Material for this task:
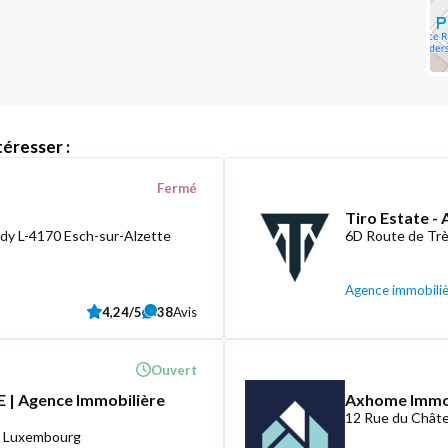
éresser :
Fermé
Tiro Estate -
dy L-4170 Esch-sur-Alzette
6D Route de Tr
Agence immobili
4,24/5
38
Avis
Ouvert
 | Agence Immobilière
Axhome Imm
12 Rue du Châte
8 Luxembourg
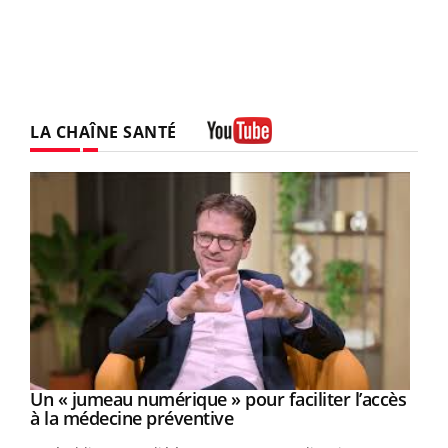
LA CHAÎNE SANTÉ
Youtube
Un « jumeau numérique » pour faciliter l’accès
Youtube
Youtube
à la médecine préventive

Task to complete:
Without including any picture, print every record exactly as written above.

Response to this task:
éresser :
Fermé
Tiro Estate -
dy L-4170 Esch-sur-Alzette
6D Route de Tr
Agence immobili
4,24/5
38
Avis
Ouvert
 | Agence Immobilière
Axhome Imm
12 Rue du Châte
8 Luxembourg
LA CHAÎNE SANTÉ
Youtube
Un « jumeau numérique » pour faciliter l’accès
Youtube
Youtube
à la médecine préventive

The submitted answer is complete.